Insurance giant Aviva is divesting itself of its 50% stake in two Italian businesses that offer life and general insurance products, selling its holding to the country’s third largest lender, Banco BPM.
Avipop Assicurazioni SpA was a joint venture between Aviva and Banco Popolare that was created in 2007 with the aim of selling high-street insurance policies through the bank’s network of branches.
Banco Popolare merged with Banco Popolare di Milano earlier this year to create BPM, the bank that has now bought Aviva’s share.
The sale has come about because, when Banco Popolare declined to renew the agreement to distribute the policies through its branch network this year, it triggered an automatic clause that allowed Aviva to exercise its option to sell.

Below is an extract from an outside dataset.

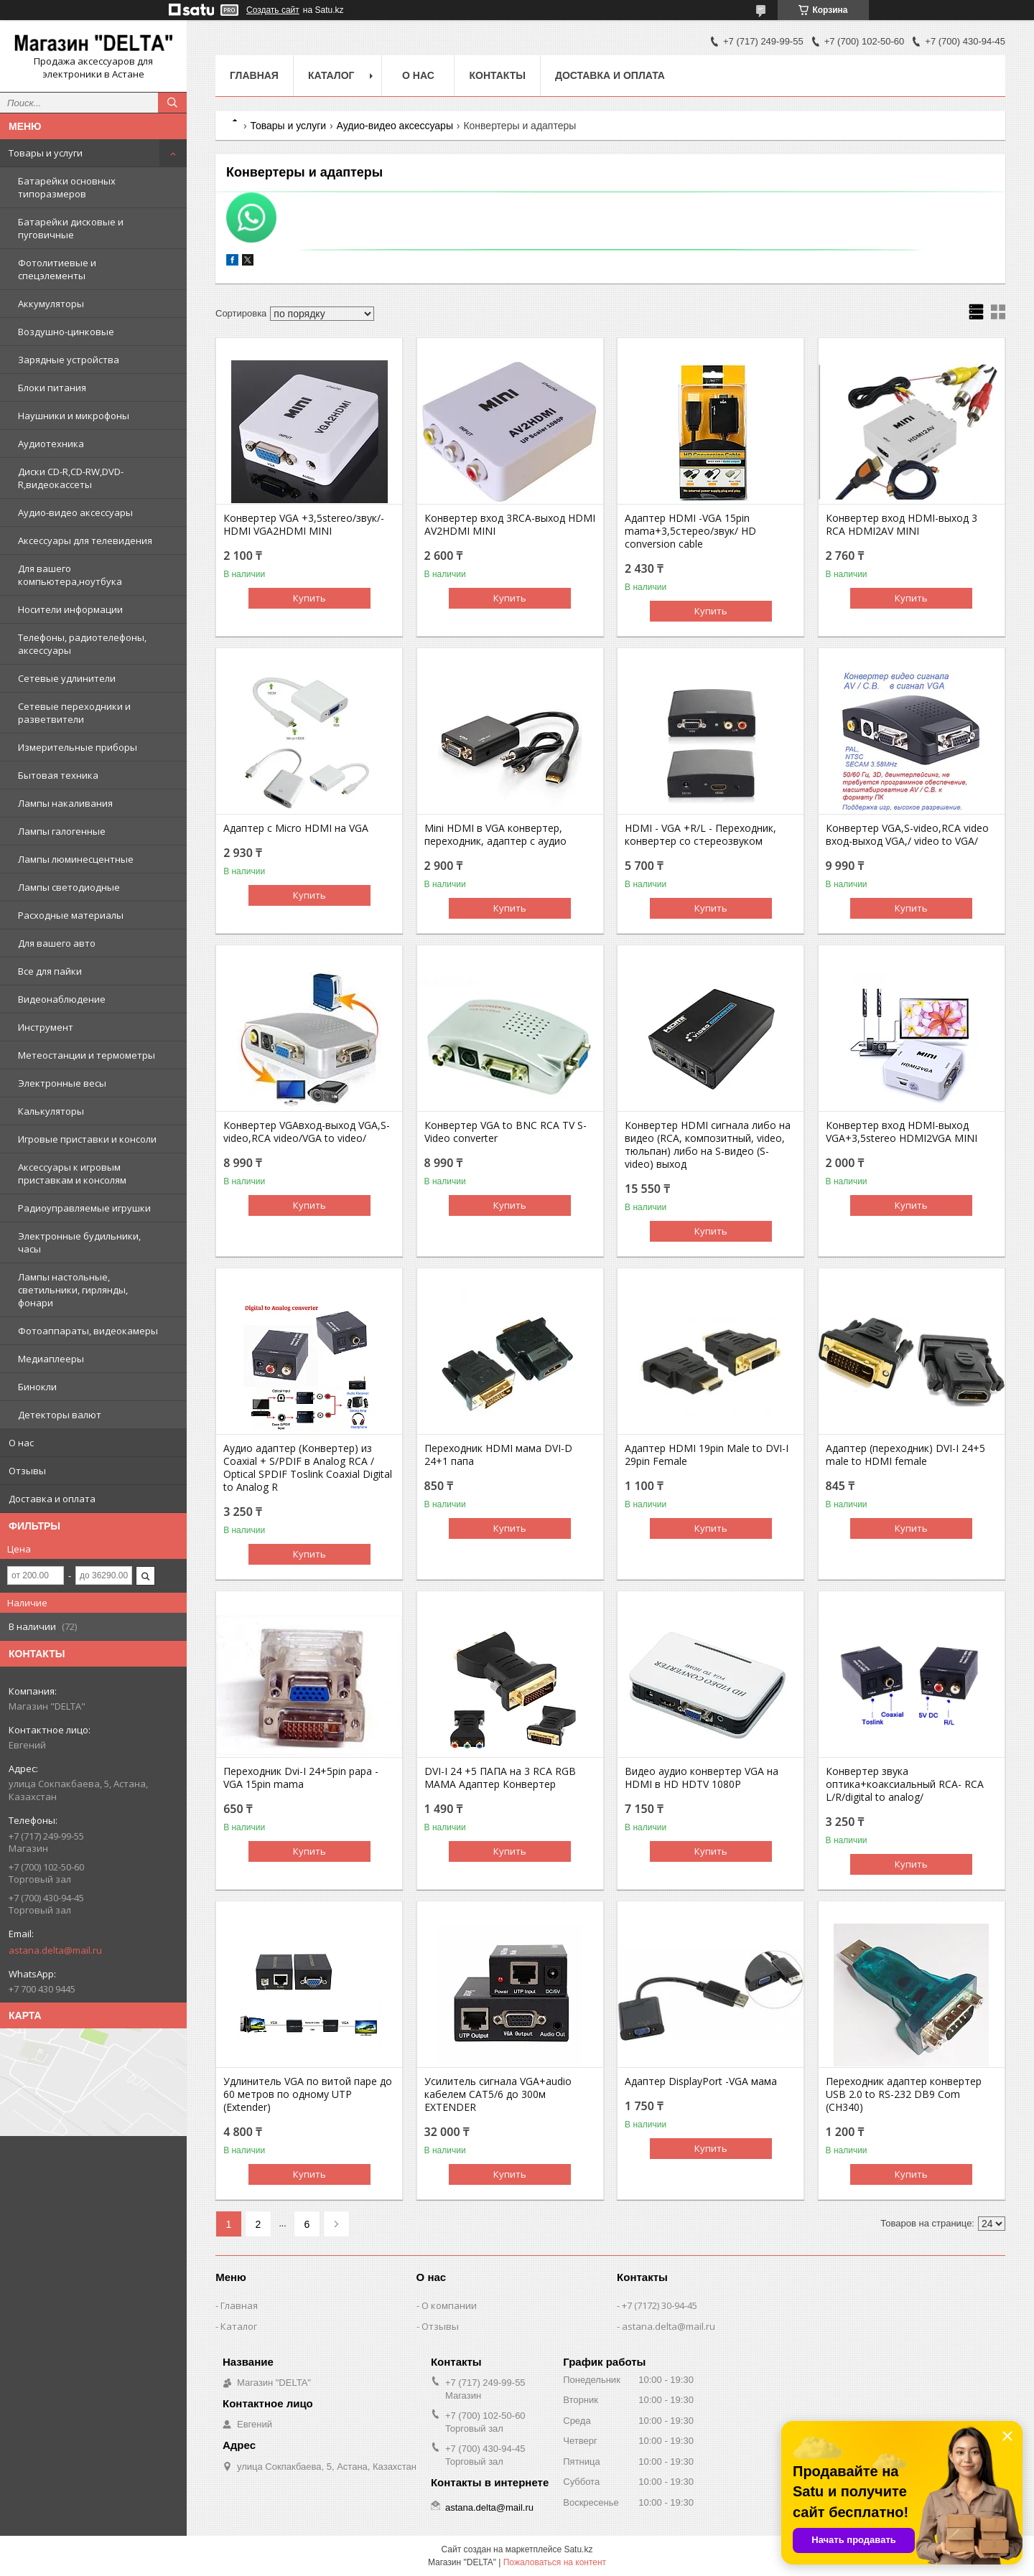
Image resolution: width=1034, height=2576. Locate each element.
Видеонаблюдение (62, 999)
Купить (309, 597)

Maurice Tulloch, chief executive of Aviva International Insurance (pictured left), said: “This transaction will realise value for Aviva shareholders and will allow us to invest further in our future growth.
“Aviva has momentum in Italy and I am confident about our prospects.
“We are now in a good position to grow our business further, with our partners and through digital.”
Last year, the joint venture produce £14m operating profit before tax.
Aviva will remain active in the Italian market, with joint ventures with UBI and UniCredit. Aviva Life SpA and Aviva Italia SpA will not be affected by this move, the company has said, and it will have distribution networks still in place with UBI Banca, Unicredit, Banca Popolare di Bari and other partners and agents.